Per questo motivo la Federazione Alzheimer Italia, fedele alla sua missione da sempre finalizzata a migliorare la qualità di vita dei malati e dei loro familiari, ha deciso di entrare a far parte della Federazione Cure Palliative: si tratta quindi della prima associazione che si occupa di demenza a unirsi alle 77 organizzazioni non profit che promuovono l’accesso a questo tipo di assistenza su tutto il territorio nazionale.
“Le famiglie sono spesso costrette a convivere con il dramma dell’Alzheimer per molti anni”, afferma Gabriella Salvini Porro, presidente della Federazione Alzheimer. “A fronte di un’ancora scarsa risposta farmacologica, l’unico obiettivo realisticamente raggiungibile è migliorare la qualità di vita di chi ne è colpito, sia malati sia familiari: in questo le cure palliative sono fondamentali”.

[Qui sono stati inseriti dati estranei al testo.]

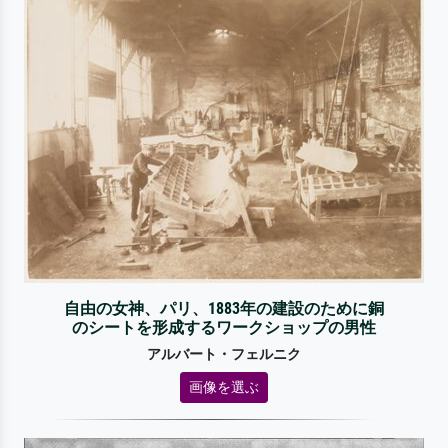
自由の女神、パリ、1883年の建設のために銅
のシートを形成するワークショップの男性
アルバート・フェルニク
画像を選ぶ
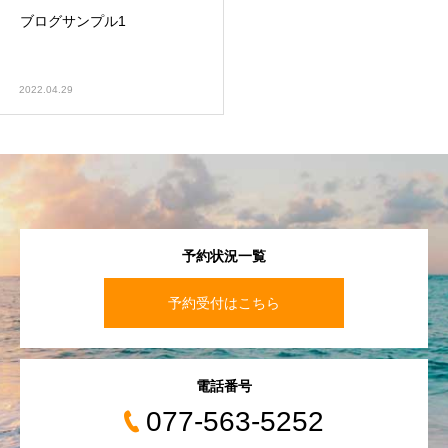
ブログサンプル1
2022.04.29
予約状況一覧
予約受付はこちら
電話番号
077-563-5252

“Le cure palliative sono un’opportunità e un diritto per tutte le persone affette da gravi malattie e non solo da tumore”, spiega Luca Moroni, presidente della Federazione Cure Palliative. “Per questo la Federazione Alzheimer è entrata a far parte della Federazione Cure Palliative: un’alleanza particolarmente importante oggi in Italia perché rappresenta un punto di partenza per superare gli ostacoli normativi e culturali che ancora impediscono a molti malati di ricevere le cure palliative di cui hanno bisogno”.

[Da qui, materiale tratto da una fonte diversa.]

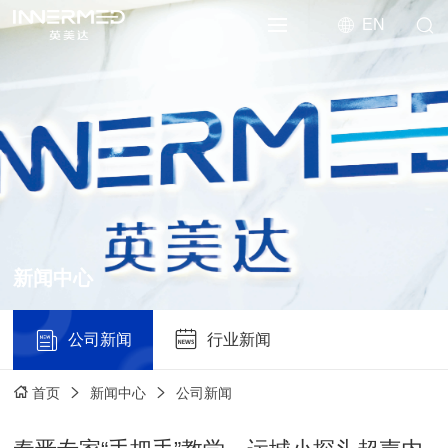
EN
新闻中心
公司新闻
行业新闻
新闻中心
公司新闻
首页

Nel concreto, trattamento del dolore e dei sintomi invalidanti, assistenza sociale e supporto psicologico sono solo alcuni dei servizi che possono dare sollievo al malato di Alzheimer e allo stesso tempo aiutare i familiari a gestire la malattia. La Federazione Cure Palliative - che riunisce circa un terzo delle organizzazioni non profit attive in questo settore in Italia - favorisce lo scambio di notizie aggiornate e di esperienze tra le associazioni per migliorare la qualità dei servizi offerti sul territorio e per garantire a ogni malato il diritto a usufruire di un modello di cura completo e personalizzato che salvaguardi anche la sua dignità di persona.